# [EXERCISE DIRECTIONS]
Print this span of the material below exactly: the line with "May 11, 2026", the line with "homenagem às vítimas", and every line between them, but nothing else.

# [RECORDS PROVIDED]
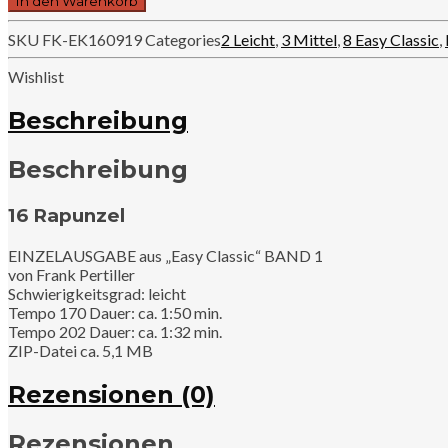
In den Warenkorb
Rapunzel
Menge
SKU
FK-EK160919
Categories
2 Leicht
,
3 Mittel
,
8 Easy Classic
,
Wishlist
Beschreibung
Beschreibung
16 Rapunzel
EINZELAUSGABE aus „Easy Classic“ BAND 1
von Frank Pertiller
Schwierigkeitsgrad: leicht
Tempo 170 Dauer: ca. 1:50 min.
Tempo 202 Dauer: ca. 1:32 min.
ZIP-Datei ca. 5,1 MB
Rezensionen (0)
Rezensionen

...

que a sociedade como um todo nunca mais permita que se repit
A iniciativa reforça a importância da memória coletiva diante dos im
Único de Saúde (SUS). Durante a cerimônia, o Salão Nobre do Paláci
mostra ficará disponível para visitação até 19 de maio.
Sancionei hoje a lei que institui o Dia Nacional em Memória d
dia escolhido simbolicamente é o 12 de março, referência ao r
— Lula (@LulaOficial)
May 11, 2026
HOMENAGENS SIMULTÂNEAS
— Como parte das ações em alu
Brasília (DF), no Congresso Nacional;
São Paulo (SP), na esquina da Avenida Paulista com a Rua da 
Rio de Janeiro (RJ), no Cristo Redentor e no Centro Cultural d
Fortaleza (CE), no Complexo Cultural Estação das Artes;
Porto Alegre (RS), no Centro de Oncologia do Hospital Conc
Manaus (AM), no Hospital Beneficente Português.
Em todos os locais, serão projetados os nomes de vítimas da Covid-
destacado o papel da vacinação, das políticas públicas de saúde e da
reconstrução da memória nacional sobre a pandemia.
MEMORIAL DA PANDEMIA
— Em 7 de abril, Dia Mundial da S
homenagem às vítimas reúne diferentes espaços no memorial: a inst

# [ANSWER TO THE EXERCISE]
May 11, 2026
HOMENAGENS SIMULTÂNEAS
— Como parte das ações em alu
Brasília (DF), no Congresso Nacional;
São Paulo (SP), na esquina da Avenida Paulista com a Rua da 
Rio de Janeiro (RJ), no Cristo Redentor e no Centro Cultural d
Fortaleza (CE), no Complexo Cultural Estação das Artes;
Porto Alegre (RS), no Centro de Oncologia do Hospital Conc
Manaus (AM), no Hospital Beneficente Português.
Em todos os locais, serão projetados os nomes de vítimas da Covid-
destacado o papel da vacinação, das políticas públicas de saúde e da
reconstrução da memória nacional sobre a pandemia.
MEMORIAL DA PANDEMIA
— Em 7 de abril, Dia Mundial da S
homenagem às vítimas reúne diferentes espaços no memorial: a inst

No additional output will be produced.